Humanitarian Relief Work with Syrian Refugees

What is life like for a Syrian refugee as they live in Lebanon waiting for permanent resettlement? Join us in an informative and interactive session with Rev. Donnie Bentley as he discusses his 10+ years working internationally in Beirut, Lebanon assisting refugees.

– June 21

“Where Is Home?” An Immigrant Experience

Yetunde O. Ajao, MPA, Ph.D. is the Assistant Director of the Student Life for Training and Multicultural Programming at the University of Maine, Farmington. As a mother of five children, Dr. Ajao shared her experience as a scholar, mother, and “non immigrant,” along with insights into the rich and unique culture of Nigeria, her country of origin.

Unfortunately, there is no video / audio for this event

– April 18

Gaining Perspective: Ukraine’s History and Rich Legacy

Kateryna Bagrii was born in and spent her first 28 years of life in Ukraine. In May 2014, the war started in the Eastern part of the country where she lived and worked. To save her life and the lives of her two children, she left her home and job and spent two years in Europe, waiting for permission from the U.S. government to enter the country. Upon arriving in the U.S., she decided to focus on nursing.

She completed her two-year nursing program at Eastern Maine Community College in 2021, her bachelor’s degree in nursing (BSN) program at the University of Maine at Fort Kent in 2022, and now is working on the master’s degree in nursing (Acute Care Adult-Gerontology Nurse Practitioner) program at Husson University.

Kateryna is working in ICU at Maine Coast Hospital and is a full time Nursing Faculty at Beal University. She also works as an adjunct instructor with the Departments of Nursing and Math and Science at Eastern Maine Community College and teaches Russian and Ukrainian Languages at the University of Maine. Nursing Education is her ultimate passion. Also, it appears that the path of becoming a Nurse Practitioner with a specialization in Cardiology and Palliative Care is her true calling. She hopes to be able to combine her clinical work and teaching so she can share her knowledge and experience with future generations of nurses.

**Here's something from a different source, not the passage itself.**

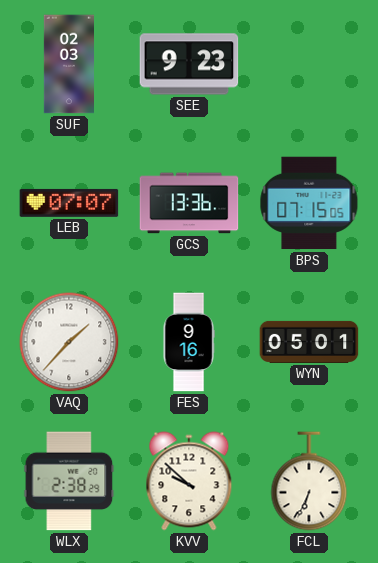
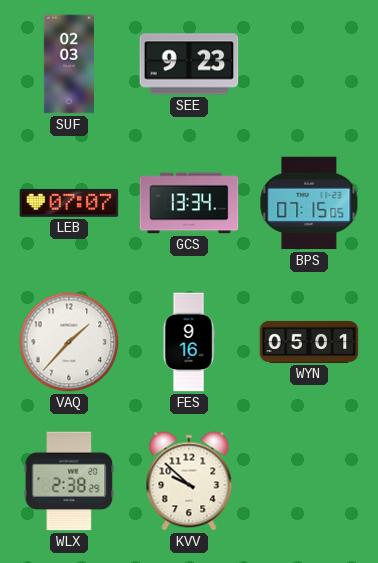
GCS: 13:36 -> 13:34
FCL: 6:34 -> none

Kateryna spends all non-work-related time with her four children, traveling, and engaging in educational and recreational activities.

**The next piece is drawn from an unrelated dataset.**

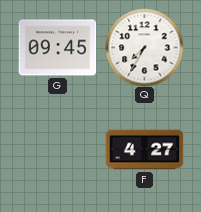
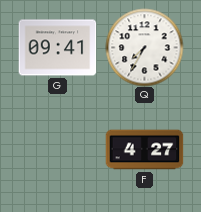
G: 09:45 -> 09:41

Kateryna Paliukh was born in Ukraine in a town called Khmelnytskyi, on the west side of the country. She participated in an exchange program called Future Leaders Exchange (FLEX) when she was 16. She got to spend her exchange year (2014-2015) in Cape Elizabeth, Maine.

Currently, she resides in Yukon, Canada working for the Government of Yukon. She received her undergraduate degree in Political Science and Public Administration. The course of her studies was determined by political events in her country, which sparked a desire to understand how political and historical events in the world intertwine and affect our lives.

– March 15

Advocating for French Heritage Women’s Voices.

Rhea Cote Robbins

Rhea Cote Robbins is the Founder/Director of the Franco-American Women’s Institute (FAWI), which advocates for the creativity of French heritage women and provides a safe place for those women to express their creativity. Robbins discussed the purposes, history, activities, and plans for the future of the Institute.

– February 15

A Muslim Immigrant Runs for Public Office.

Dina Yacoubagha, a Muslim immigrant running for public office, discussed the challenges and barriers she encountered, the support she received in the running for the Bangor City Council, and the comparisons between the election process in the US and in her native Syria. Dina talked about the recent catastrophic earthquake that hit Tukey and Syria.

– January 18

One of Each – Raising Adopted Sons from Russia and Ukraine

Robert Klose, a Prize Winning Author and adoptive parent of boys from Russia and Ukraine, recounts his experience in navigating the joys & challenges of foreign adoption, where one must interface with cultures whose ways are unfamiliar and where American conceptions of justice, fair play, and freedom of expression may have little meaning.